* WHAT THE EXERCISE ASKS: Your answer should be the lines from the one containing "1800 1290 (Tư vấn sản phẩm )" through the final line below, copied exactly.

* DATASET CONTENT:
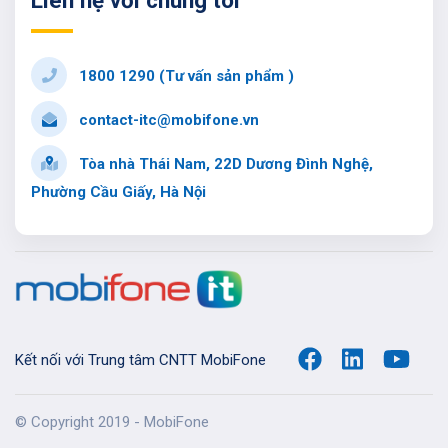
Liên hệ với chúng tôi
1800 1290 (Tư vấn sản phẩm )
contact-itc@mobifone.vn
Tòa nhà Thái Nam, 22D Dương Đình Nghệ,
Phường Cầu Giấy, Hà Nội
Kết nối với Trung tâm CNTT MobiFone
© Copyright 2019 - MobiFone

* SOLUTION FOR THIS PROBLEM:
1800 1290 (Tư vấn sản phẩm )
contact-itc@mobifone.vn
Tòa nhà Thái Nam, 22D Dương Đình Nghệ,
Phường Cầu Giấy, Hà Nội
Kết nối với Trung tâm CNTT MobiFone
© Copyright 2019 - MobiFone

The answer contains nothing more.